Week 5

Merging multiple datasets; cleaning & reshaping data
Published

February 5, 2026

Modified

February 25, 2026

Topics

Part 5:

  • Learn and apply loading comma separated and tab separated datasets using the readr package
  • Learn different techniques for cleaning data using functions from the tidyr, forcats, and stringrpackages
    • Practice cleaning data with a real dataset
  • Learn and apply bind_rows() to combine rows from two or more datasets
  • Learn about ways to merge columns from different datasets
    • Apply inner_join() and left_join() to merge columns from different datasets
  • Learn about wide vs long data and how to reshape data
    • apply pivot_longer() to make a wide dataset long

Announcements

  • Functions of the Week
    • Signup sheet for your functions of the week presentations.

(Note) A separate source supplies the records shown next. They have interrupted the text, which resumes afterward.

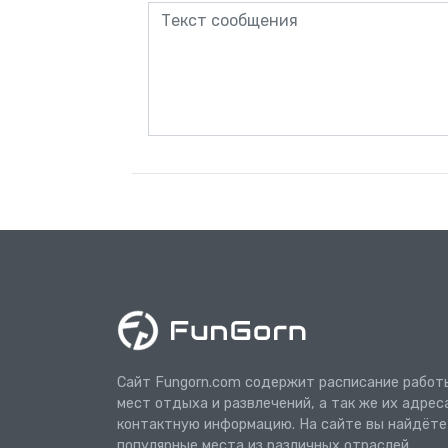
Сайт Fungorn.com содержит расписание работ
мест отдыха и развлечений, а так же их адрес
контактную информацию. На сайте вы найдёте
популярные места из различных отраслей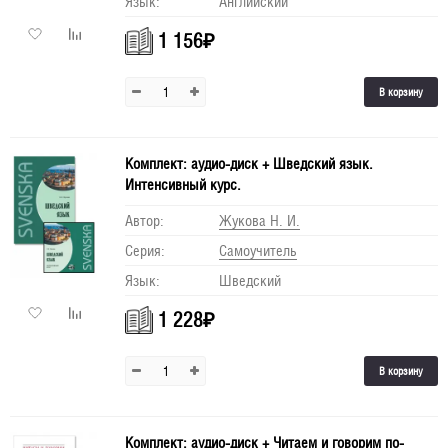
Язык:
Английский
1 156
₽
В корзину
Комплект: аудио-диск + Шведский язык.
Интенсивный курс.
Автор:
Жукова Н. И.
Серия:
Самоучитель
Язык:
Шведский
1 228
₽
В корзину
Комплект: аудио-диск + Читаем и говорим по-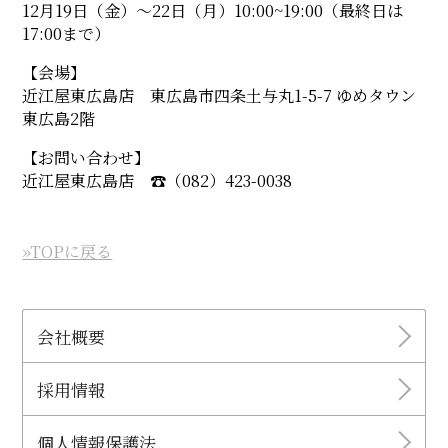
12月19日（金）〜22日（月）10:00~19:00（最終日は
17:00まで）
【会場】
近江屋東広島店 東広島市四条土与丸1-5-7 ゆめタウン
東広島2階
【お問い合わせ】
近江屋東広島店 ☎︎（082）423-0038
»TOPに戻る
会社概要
採用情報
個人情報保護法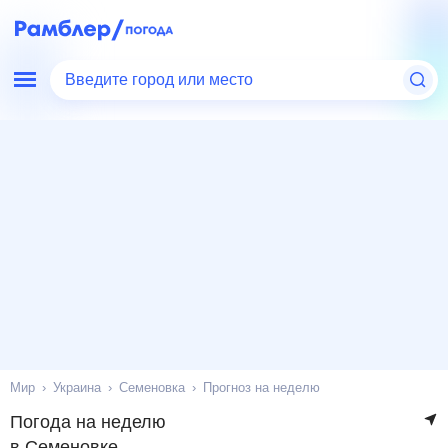
Введите город или место
Мир
Украина
Семеновка
Прогноз на неделю
Погода на неделю
в Семеновке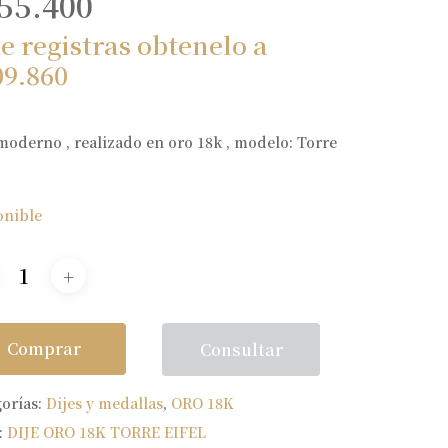
55.400
te registras obtenelo a
09.860
moderno , realizado en oro 18k , modelo: Torre
onible
Comprar
Consultar
gorías:
Dijes y medallas
,
ORO 18K
:
DIJE ORO 18K TORRE EIFEL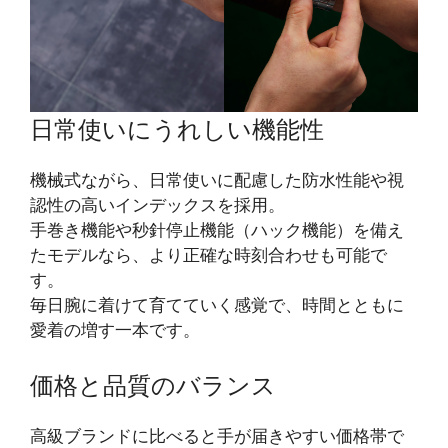
日常使いにうれしい機能性
機械式ながら、日常使いに配慮した防水性能や視
認性の高いインデックスを採用。
手巻き機能や秒針停止機能（ハック機能）を備え
たモデルなら、より正確な時刻合わせも可能で
す。
毎日腕に着けて育てていく感覚で、時間とともに
愛着の増す一本です。
価格と品質のバランス
高級ブランドに比べると手が届きやすい価格帯で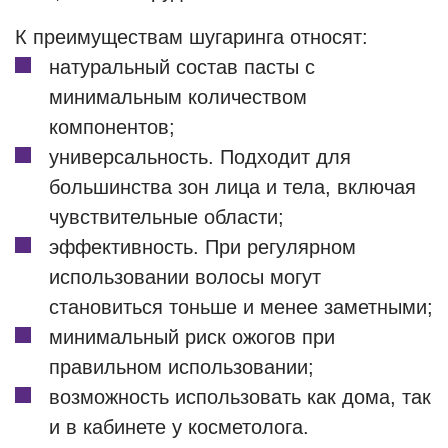
К преимуществам шугаринга относят:
натуральный состав пасты с
минимальным количеством
компонентов;
универсальность. Подходит для
большинства зон лица и тела, включая
чувствительные области;
эффективность. При регулярном
использовании волосы могут
становиться тоньше и менее заметными;
минимальный риск ожогов при
правильном использовании;
возможность использовать как дома, так
и в кабинете у косметолога.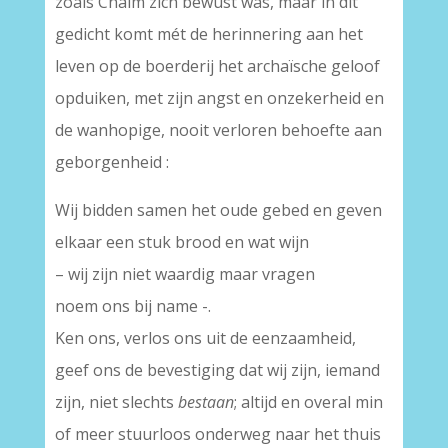
zoals Chaim zich bewust was, maar in dit
gedicht komt mét de herinnering aan het
leven op de boerderij het archaïsche geloof
opduiken, met zijn angst en onzekerheid en
de wanhopige, nooit verloren behoefte aan
geborgenheid :
Wij bidden samen het oude gebed en geven
elkaar een stuk brood en wat wijn
– wij zijn niet waardig maar vragen
noem ons bij name -.
Ken ons, verlos ons uit de eenzaamheid,
geef ons de bevestiging dat wij zijn, iemand
zijn, niet slechts
bestaan
; altijd en overal min
of meer stuurloos onderweg naar het thuis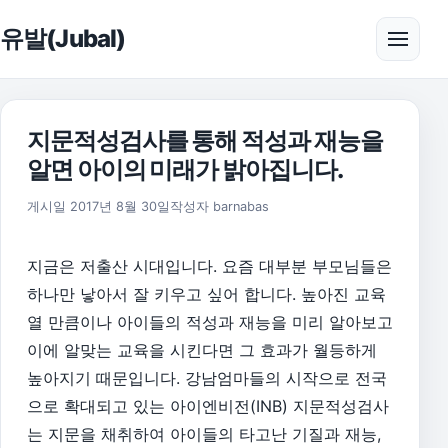
본문으로 건너뛰기
유발(Jubal)
메뉴 
지문적성검사를 통해 적성과 재능을
알면 아이의 미래가 밝아집니다.
게시일
2017년 8월 30일
작성자
barnabas
지금은 저출산 시대입니다. 요즘 대부분 부모님들은
하나만 낳아서 잘 키우고 싶어 합니다. 높아진 교육
열 만큼이나 아이들의 적성과 재능을 미리 알아보고
이에 알맞는 교육을 시킨다면 그 효과가 월등하게
높아지기 때문입니다. 강남엄마들의 시작으로 전국
으로 확대되고 있는 아이엔비전(INB) 지문적성검사
는 지문을 채취하여 아이들의 타고난 기질과 재능,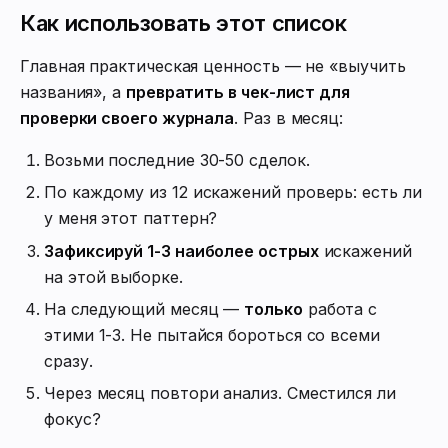
Как использовать этот список
Главная практическая ценность — не «выучить
названия», а
превратить в чек-лист для
проверки своего журнала
. Раз в месяц:
Возьми последние 30-50 сделок.
По каждому из 12 искажений проверь: есть ли
у меня этот паттерн?
Зафиксируй 1-3 наиболее острых
искажений
на этой выборке.
На следующий месяц —
только
работа с
этими 1-3. Не пытайся бороться со всеми
сразу.
Через месяц повтори анализ. Сместился ли
фокус?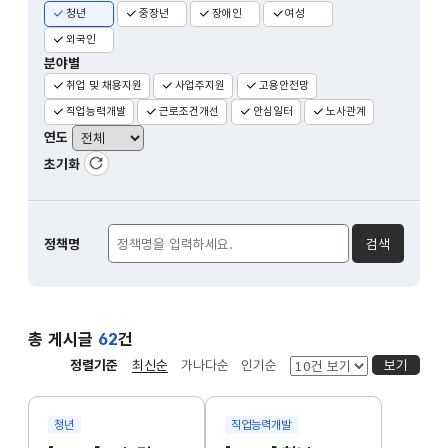
청년
중장년
장애인
여성
외국인
분야별
취업 및 채용지원
사업주지원
고용안전망
직업능력개발
근로조건개선
안심일터
노사관계
연도
초기화
정책검색
초기화
정책명
검색
총 게시글
62
건
정렬기준
최신순
가나다순
인기순
보기
청년
직업능력개발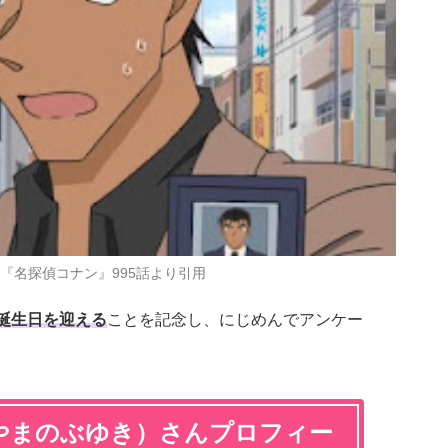
『名探偵コナン』995話より引用
お誕生日を迎える
ことを記念し、にじめんでアンケー
やまのぶゆき）さんプロフィー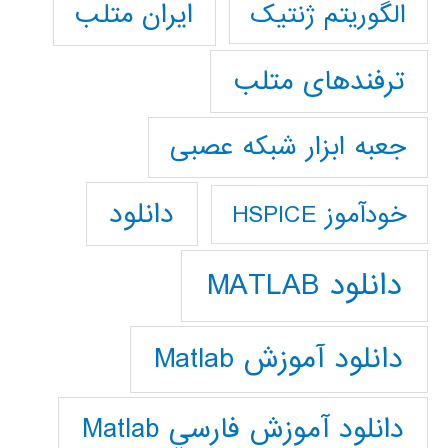
ایران متلب
الگوریتم ژنتیک
ترفندهای متلب
جعبه ابزار شبکه عصبی
دانلود
خودآموز HSPICE
دانلود MATLAB
دانلود آموزش Matlab
دانلود آموزش فارسي Matlab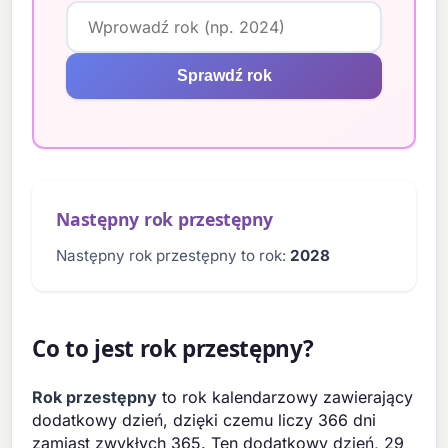
Sprawdź rok
Następny rok przestępny
Następny rok przestępny to rok:
2028
Co to jest rok przestępny?
Rok przestępny
to rok kalendarzowy zawierający
dodatkowy dzień, dzięki czemu liczy 366 dni
zamiast zwykłych 365. Ten dodatkowy dzień, 29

The file is in OneDrive in the functions_of_the_week folder.
    • Presentations will be during weeks 5-10. Please no more than 4 presentations per week.
    • If there is a function you are interested in presenting that is not on the signup sheet, please check with me. If it hasn’t been covered before and isn’t covered in the class, then most likely I will approve it.
  • The Midterm is posted on OneDrive. It is due Sunday 2/22/26.
    • Please start early on this since finding a suitable dataset might take some time.
    • I encourage you to meet with me to discuss your research question and data, to make sure you are on the right track.
  • Cascadia R Conf in June 26-27 this year. It will be held at OHSU in RLSB. This is a great conference to meet other R enthusiasts in the area and learn more about what they are working on.

Class materials

  • Class materials in OneDrive folder BSTA_526_W26_class_materials_public.
  • For today’s class, make sure to download to your computer the folder called part5.
  • Open RStudio by double-clicking on the project file called BSTA_526_W26_class_materials_public.Rproj in the main OneDrive folder.
Part OneDrive folder Slides Webpage
5

Readings

R4DS = R for Data Science (2e)

Required

  • R4DS book:
    • Modifying factor levels: Section 16.5
      • In particular fct_collapse(). In part 6 we will cover fct_recode()
    • Separating into columns (separate_wider_delim()): Section 14.4.2
    • Making numbers (parse_number()): Section 13.2
    • Joins: Chapter 19
    • Lengthening and widening data (pivot_longer() and pivot_wider()): Sections 5.3 and 5.4

Optional

  • Feel like the cat that got the cream with {forcats} - a great read on the forcats package
    • Some of this is a review.New functions in part 5:
    • There are many other great forcats functions covered here, some of which will be presented in part 6
  • Pivoting vignette
    • This is a great supplement to the R4DS chapter 5 sections linked to in the required readings above. It has some advanced examples that we will not be covering in class but we frequently encounter in practice.
  • Regular expressions: R4DS book Section 15
    • This goes into much more detail than we will be covering in BSTA 526. However, it’s a great resource for learning more about regular expressions and using them in R if you are interested.
    • In part 5, we will be covering just str_remove_all()
    • For now, I recommend at least a quick skim of this section so that you are aware of what we mean by “regular expressions” and how they can be used in data cleaning. Figuring out the details on how to use the more advanced examples can be postponed until you have need for them.
  • Are you ready to learn more about Quarto?

Post-class survey

  • Please fill out the post-class survey to provide feedback. Thank you!
  • Previous muddiest points and clearest points with responses are collected here.

Homework

  • See OneDrive folder for homework assignment.
  • HW 5 due on 02/05.

Recording

  • In-class recording links are on Sakai. Navigate to Course Materials -> Schedule with links to in-class recordings.